Moved to the Privacy & Risk org as the data-engineering owner for accessibility compliance measurement. Designed the dimensional model, pipelines, and central dashboards adopted as the source of truth for accessibility compliance reporting in H2 2025. Took on rotating on-call ownership.

'25–'26

Controls Maturity & AI Agents

Co-authored the v1 metrics for an internal controls-maturity measurement framework. Built leadership dashboards and an LLM agent that turn complex risk data into briefings for senior stakeholders. Presented an analytics-agent deep dive at an org-wide AI learning event (Mar 2026).

'26 →

Abuse Detection + Semantic Models (current)

Leads data engineering for an abuse-detection (scraping) modernization initiative and drives semantic-model adoption across the risk org. Built the V2 unified session funnel schema, modernized hourly scoring (~70% memory reduction), shipped the semantic-model registry dashboard, authored a reusable bootstrap skill.

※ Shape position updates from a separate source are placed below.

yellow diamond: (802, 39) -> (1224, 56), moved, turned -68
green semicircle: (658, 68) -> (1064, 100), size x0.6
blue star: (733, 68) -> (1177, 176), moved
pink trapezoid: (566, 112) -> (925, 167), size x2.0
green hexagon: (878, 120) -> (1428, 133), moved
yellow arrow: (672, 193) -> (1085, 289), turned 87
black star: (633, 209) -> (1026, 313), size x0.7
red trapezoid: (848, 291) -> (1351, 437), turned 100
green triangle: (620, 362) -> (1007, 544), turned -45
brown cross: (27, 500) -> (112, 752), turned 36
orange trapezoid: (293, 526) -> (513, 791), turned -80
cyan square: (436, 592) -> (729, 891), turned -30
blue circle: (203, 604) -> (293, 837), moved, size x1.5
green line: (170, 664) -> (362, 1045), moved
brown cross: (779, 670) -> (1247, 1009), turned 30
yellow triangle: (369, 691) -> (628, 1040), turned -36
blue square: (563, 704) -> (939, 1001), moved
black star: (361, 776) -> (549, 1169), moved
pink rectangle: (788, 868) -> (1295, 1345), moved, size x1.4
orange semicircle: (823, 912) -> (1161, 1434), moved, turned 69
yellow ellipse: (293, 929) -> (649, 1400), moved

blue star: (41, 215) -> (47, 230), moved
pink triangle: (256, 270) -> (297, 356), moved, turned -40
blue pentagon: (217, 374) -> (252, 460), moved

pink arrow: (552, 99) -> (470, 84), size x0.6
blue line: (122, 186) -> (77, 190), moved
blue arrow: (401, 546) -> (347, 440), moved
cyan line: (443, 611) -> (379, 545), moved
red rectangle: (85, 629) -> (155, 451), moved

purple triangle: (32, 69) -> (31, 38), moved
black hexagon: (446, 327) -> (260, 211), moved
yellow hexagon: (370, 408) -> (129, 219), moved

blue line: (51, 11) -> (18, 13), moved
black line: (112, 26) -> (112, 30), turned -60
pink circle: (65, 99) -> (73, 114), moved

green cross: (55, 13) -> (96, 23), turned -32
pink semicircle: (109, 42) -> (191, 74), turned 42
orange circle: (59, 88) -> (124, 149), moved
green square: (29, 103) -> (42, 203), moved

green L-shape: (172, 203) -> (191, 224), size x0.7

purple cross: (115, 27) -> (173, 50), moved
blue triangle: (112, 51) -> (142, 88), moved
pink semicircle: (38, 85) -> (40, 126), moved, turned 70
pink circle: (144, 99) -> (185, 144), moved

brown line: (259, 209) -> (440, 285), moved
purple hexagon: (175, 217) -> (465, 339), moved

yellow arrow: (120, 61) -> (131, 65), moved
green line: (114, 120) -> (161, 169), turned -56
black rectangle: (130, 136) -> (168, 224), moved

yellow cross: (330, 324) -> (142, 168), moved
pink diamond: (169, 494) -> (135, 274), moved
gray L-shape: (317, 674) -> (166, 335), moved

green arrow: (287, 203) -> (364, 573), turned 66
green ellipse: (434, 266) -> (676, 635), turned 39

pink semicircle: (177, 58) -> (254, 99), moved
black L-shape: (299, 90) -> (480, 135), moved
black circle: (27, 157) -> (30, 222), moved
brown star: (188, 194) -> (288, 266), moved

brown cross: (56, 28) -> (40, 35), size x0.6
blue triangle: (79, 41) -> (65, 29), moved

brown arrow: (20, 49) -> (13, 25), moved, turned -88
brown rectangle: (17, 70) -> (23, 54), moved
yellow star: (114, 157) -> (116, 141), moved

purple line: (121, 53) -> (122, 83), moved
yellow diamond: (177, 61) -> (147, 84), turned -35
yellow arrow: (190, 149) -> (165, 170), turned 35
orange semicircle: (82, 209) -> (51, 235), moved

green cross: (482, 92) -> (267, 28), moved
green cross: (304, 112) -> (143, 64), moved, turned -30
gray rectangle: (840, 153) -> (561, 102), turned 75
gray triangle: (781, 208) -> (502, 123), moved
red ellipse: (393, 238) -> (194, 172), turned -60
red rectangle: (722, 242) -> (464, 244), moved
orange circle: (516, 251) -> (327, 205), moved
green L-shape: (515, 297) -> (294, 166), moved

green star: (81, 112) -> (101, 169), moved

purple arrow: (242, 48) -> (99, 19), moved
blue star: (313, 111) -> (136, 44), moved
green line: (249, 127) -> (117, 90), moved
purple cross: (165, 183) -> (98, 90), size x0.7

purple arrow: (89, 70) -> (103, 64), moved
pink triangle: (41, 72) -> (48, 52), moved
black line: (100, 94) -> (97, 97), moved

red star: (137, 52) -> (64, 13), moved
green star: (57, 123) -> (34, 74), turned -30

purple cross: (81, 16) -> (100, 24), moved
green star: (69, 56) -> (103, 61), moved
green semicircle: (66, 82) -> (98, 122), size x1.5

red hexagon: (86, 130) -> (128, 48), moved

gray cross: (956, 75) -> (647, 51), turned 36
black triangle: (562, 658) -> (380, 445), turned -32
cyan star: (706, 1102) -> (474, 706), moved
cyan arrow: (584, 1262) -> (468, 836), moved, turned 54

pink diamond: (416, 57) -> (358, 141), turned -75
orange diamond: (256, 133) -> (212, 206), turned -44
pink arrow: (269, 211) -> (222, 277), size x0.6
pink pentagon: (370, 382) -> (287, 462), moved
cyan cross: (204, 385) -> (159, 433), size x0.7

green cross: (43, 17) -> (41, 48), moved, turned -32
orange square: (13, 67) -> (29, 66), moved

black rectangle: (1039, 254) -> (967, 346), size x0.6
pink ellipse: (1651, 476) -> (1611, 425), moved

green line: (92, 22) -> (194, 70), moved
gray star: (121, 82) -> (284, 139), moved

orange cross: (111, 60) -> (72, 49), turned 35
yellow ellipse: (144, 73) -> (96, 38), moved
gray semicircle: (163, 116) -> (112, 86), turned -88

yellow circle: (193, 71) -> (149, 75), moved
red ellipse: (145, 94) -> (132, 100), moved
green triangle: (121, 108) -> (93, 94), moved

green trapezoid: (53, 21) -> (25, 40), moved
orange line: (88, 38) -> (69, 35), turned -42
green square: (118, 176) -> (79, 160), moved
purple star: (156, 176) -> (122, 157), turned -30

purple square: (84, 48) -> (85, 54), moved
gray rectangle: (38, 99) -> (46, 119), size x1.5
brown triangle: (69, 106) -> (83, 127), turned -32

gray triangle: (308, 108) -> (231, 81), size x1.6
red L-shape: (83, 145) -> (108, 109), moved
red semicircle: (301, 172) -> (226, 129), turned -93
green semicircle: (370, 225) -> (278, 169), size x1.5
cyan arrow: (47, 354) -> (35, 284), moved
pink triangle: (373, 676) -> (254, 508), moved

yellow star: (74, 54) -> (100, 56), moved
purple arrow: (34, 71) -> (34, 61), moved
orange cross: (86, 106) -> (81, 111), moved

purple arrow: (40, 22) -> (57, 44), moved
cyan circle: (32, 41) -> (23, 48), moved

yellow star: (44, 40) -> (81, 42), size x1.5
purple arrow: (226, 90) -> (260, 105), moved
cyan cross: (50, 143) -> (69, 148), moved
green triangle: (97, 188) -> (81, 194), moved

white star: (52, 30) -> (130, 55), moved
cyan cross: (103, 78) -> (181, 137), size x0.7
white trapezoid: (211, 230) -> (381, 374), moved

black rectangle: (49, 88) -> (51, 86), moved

Selected Talks & Internal Publications

On stage and on paper

"Analytics Agent Deep Dive — From Data Discovery to Knowledge Scaling"
Internal AI Learning Day · EMEA · March 2026
"Going Beyond Simple Prompts: Recipes, Semantic Models, and Cookbooks"
Internal AI Knowledge Sharing series · March 2026
"Controls-Maturity Agent: Turning Complex Risk Data into Actionable Intelligence"
Internal Risk Engineering Intelligence series · 2026
"Unified Session Funnel — Data Foundation Design"
Internal design doc · 2026
AI Hackathon co-presenter
December 2025
Working Style

How the work happens

Operates equally as a hands-on engineer and as a connector across product, engineering, legal/compliance, and program management.

Strong written communicator. Relies on design docs and one-pagers to align cross-functional stakeholders before building.

Comfortable ramping into new domains every 12–18 months — six product areas in four years.

Bias toward shipping in stacks of small, reviewable changes.

Advocate for AI-augmented developer workflows; early adopter of LLM-driven analytics tooling.